### [PROMPT]
Lines in the entries below where the word "course" shows up should each be copied.

%%

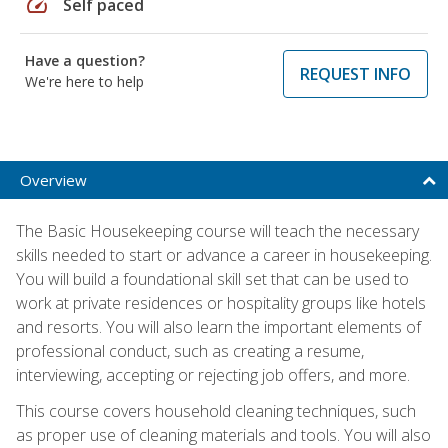
speed
Self paced
Have a question?
REQUEST INFO
We're here to help
Overview
The Basic Housekeeping course will teach the necessary
skills needed to start or advance a career in housekeeping.
You will build a foundational skill set that can be used to
work at private residences or hospitality groups like hotels
and resorts. You will also learn the important elements of
professional conduct, such as creating a resume,
interviewing, accepting or rejecting job offers, and more.
This course covers household cleaning techniques, such
as proper use of cleaning materials and tools. You will also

%%

### [ANSWER SPACE]
The Basic Housekeeping course will teach the necessary
This course covers household cleaning techniques, such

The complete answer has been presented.